M. D’Angelo called it Random Creepy Affectation: The Movie.

J. Cronk in Cinema Scope:

At once a character study in the guise of a psychosexual thriller and a parable of friendship filtered through a prism of horror tropes, the film is, perhaps more significantly, a harrowing depiction of depression and the debilitating effects of hereditary paralysis. … Like a lot of Perry’s characters, these women are almost comically mean-spirited as they verbally disarm the opposing party with exceptional eloquence. “One of the worst tendencies of human nature is to assume the best of one another,” Virginia matter-of-factly states in the film’s centrepiece sequence, an unbroken six-minute shot which subtly interrogates each woman as they painfully detail instances of past romance and betrayal, effectively encapsulating Perry’s entire worldview in one bravura gesture.

“I hope this will be good for us… but especially for me.”

Watched during Sundance Week! During Sundance 2015, I managed to watch three movies from Sundance 2014. There are lots of movies from last year that I mean to catch up with, and this seems as good a scheme as any.

Seems like a hard movie to enjoy, a non-comedy with a total asshole lead character (played by Jason Schwartzman, a puppy dog with a severe hairstyle). But the movie only occasionally seems to sympathize with him, and it takes sidetracks into the lives of the people he knows: his long-time girlfriend Ashley (Elisabeth Moss, star of Top of the Lake and Mad Men), his novelist mentor Ike (Jonathan Pryce), and that novelist’s daughter Melanie (new Marvel superhero Krysten Ritter). After the finale, which is particularly harsh towards Philip, allaying my fears that the movie expected me to care about a terrible person’s sense of well-being, I decided maybe Perry set out to make a movie centered on the selfish prick who shows up in minor roles in other movies, usually to make the sympathetic lead characters look good in comparison or to motivate some kind of action on their part. Philip and Ike become friends but can’t seem to motivate each other, because they’re both the selfish prick.

“I want you to contextualize my sadness.”

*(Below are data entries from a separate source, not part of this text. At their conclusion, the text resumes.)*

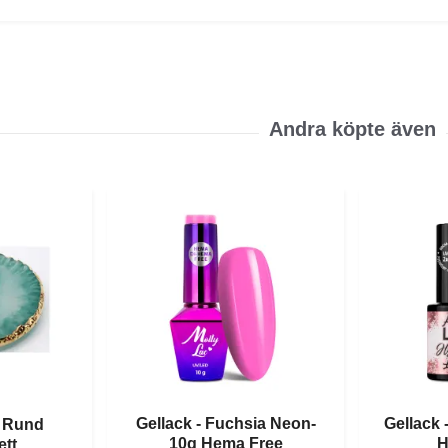
Gellack - Fuchsia Neon-
Gellack 
- Rund
10g Hema Free
H
ett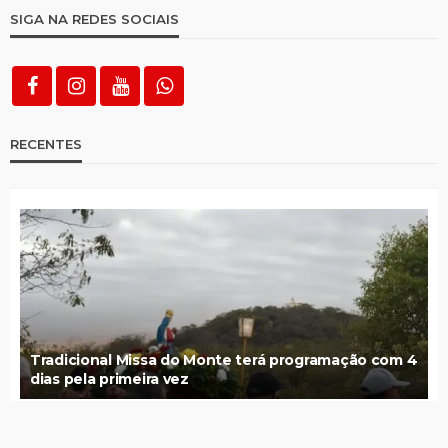
SIGA NA REDES SOCIAIS
RECENTES
Tradicional Missa do Monte terá programação com 4
dias pela primeira vez
Inmet monitora possível formação de ciclone bomba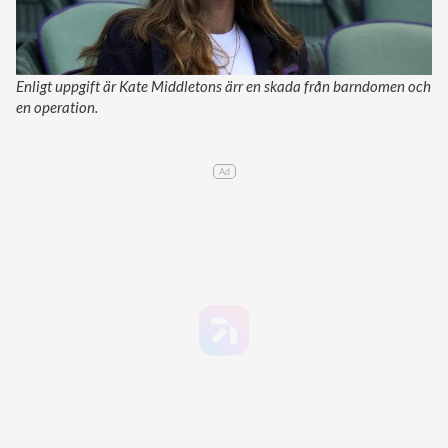
Enligt uppgift är Kate Middletons ärr en skada från barndomen och
en operation.
Ad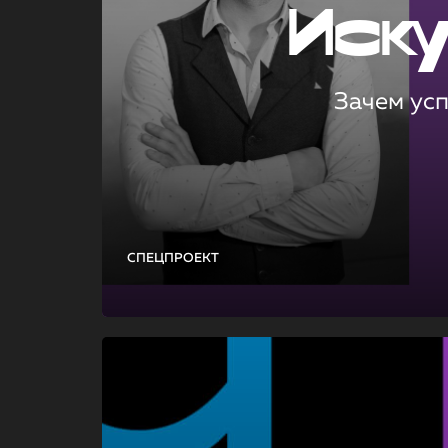
Иск
Зачем ус
СПЕЦПРОЕКТ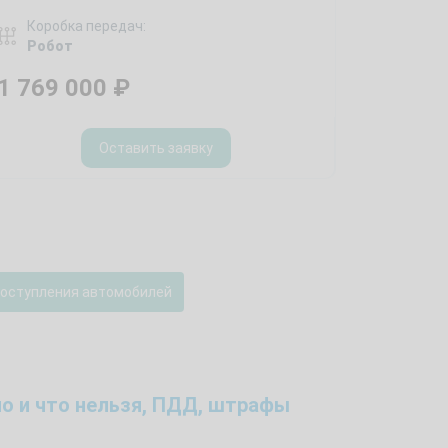
Коробка передач:
Робот
1 769 000
₽
Оставить заявку
поступления автомобилей
о и что нельзя, ПДД, штрафы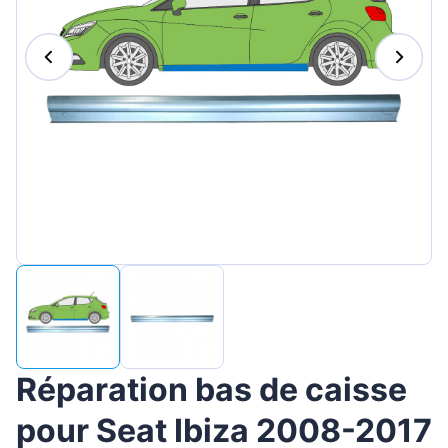
Magyar
Lietuvių
Hrvatski
Português
Slovenian
Latvian
Slovenčina
Réparation bas de caisse
pour Seat Ibiza 2008-2017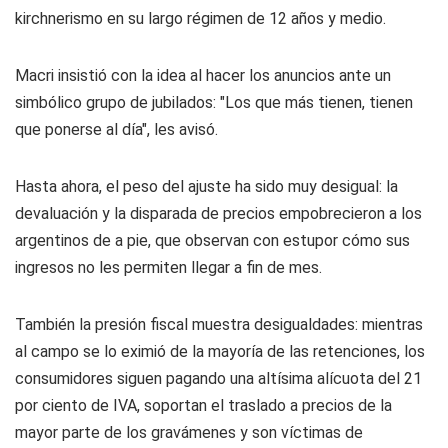
kirchnerismo en su largo régimen de 12 años y medio.
Macri insistió con la idea al hacer los anuncios ante un
simbólico grupo de jubilados: "Los que más tienen, tienen
que ponerse al día", les avisó.
Hasta ahora, el peso del ajuste ha sido muy desigual: la
devaluación y la disparada de precios empobrecieron a los
argentinos de a pie, que observan con estupor cómo sus
ingresos no les permiten llegar a fin de mes.
También la presión fiscal muestra desigualdades: mientras
al campo se lo eximió de la mayoría de las retenciones, los
consumidores siguen pagando una altísima alícuota del 21
por ciento de IVA, soportan el traslado a precios de la
mayor parte de los gravámenes y son víctimas de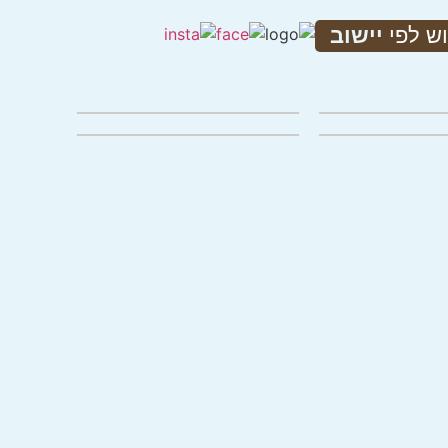
ש לפי
יישוב
ו להגדלה
לחצו להגדלה
ו להגדלה
לחצו להגדלה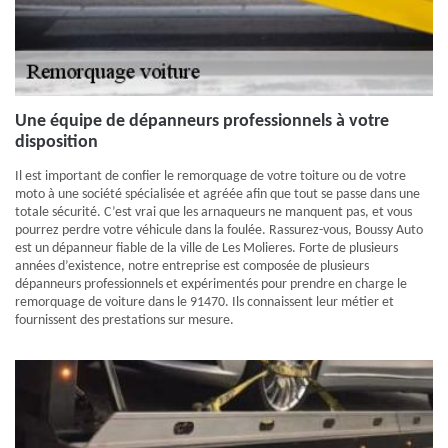
Une équipe de dépanneurs professionnels à votre
disposition
Il est important de confier le remorquage de votre toiture ou de votre
moto à une société spécialisée et agréée afin que tout se passe dans une
totale sécurité. C’est vrai que les arnaqueurs ne manquent pas, et vous
pourrez perdre votre véhicule dans la foulée. Rassurez-vous, Boussy Auto
est un dépanneur fiable de la ville de Les Molieres. Forte de plusieurs
années d’existence, notre entreprise est composée de plusieurs
dépanneurs professionnels et expérimentés pour prendre en charge le
remorquage de voiture dans le 91470. Ils connaissent leur métier et
fournissent des prestations sur mesure.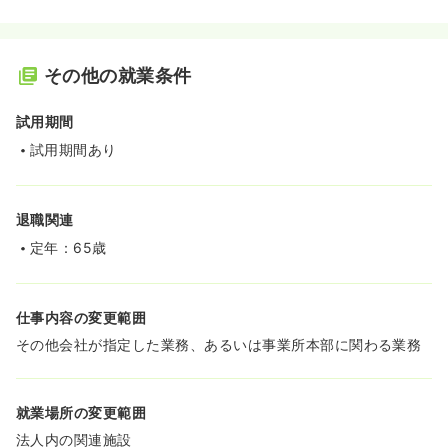
その他の就業条件
試用期間
試用期間あり
退職関連
定年：65歳
仕事内容の変更範囲
その他会社が指定した業務、あるいは事業所本部に関わる業務
就業場所の変更範囲
法人内の関連施設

I didn’t much enjoy Perry’s The Color Wheel, and don’t care for his handheld camera work (although it seemed better here, in color), but can’t ignore a critical mass of critical acclaim – don’t want to sleep on a masterpiece. This wasn’t, but it’s got good acting and some hilarious/horrible moments, like Philip’s response to a student asking for a recommendation: “Here’s a piece of paper with some staples in it. Wish I could be of more help.” Casting Jason Schwartzman and making a movie about white middle-class sadsacks and father issues, decorated with 1970’s book jackets and omniscient narration, Perry might want to hang with Noah Baumbach and Wes Anderson.

Josephine de la Baume, lead vampire of Kiss of the Damned, plays Philip’s fellow English teacher, who poisons the department against him. The Color Wheel’s Kate Lyn Sheil played one of Philip’s exes, and Eric Bogosian (Joe McCarthy stand-in of Witch Hunt) narrated. Edited by Robert Greene, who made a splash last year with his own Actress.

“Tonite only”, that’d be Friday the 13th, Sept. 2013.

My favorite prickly response to the movie comes from M. D’Angelo, who finds the narrator’s grammatical errors and misuse of words “entirely typical of [Perry’s] approach to filmmaking in general. Everything here feels like the work of someone inexpertly trying to synthesize challenging elements of books he’s read and movies he’s seen… which is what ambitious young artists do, to be sure, but they’re generally not celebrated this fervently until after they exit the blatant juvenilia phase.”

A.R.P. on not making “calling card films” to get hired in Hollywood:

There is an ineffable “do not hire” quality to Listen Up Philip, apparently, that shows experienced manufacturers of entertainment that whomever made this film is most likely hard to work with.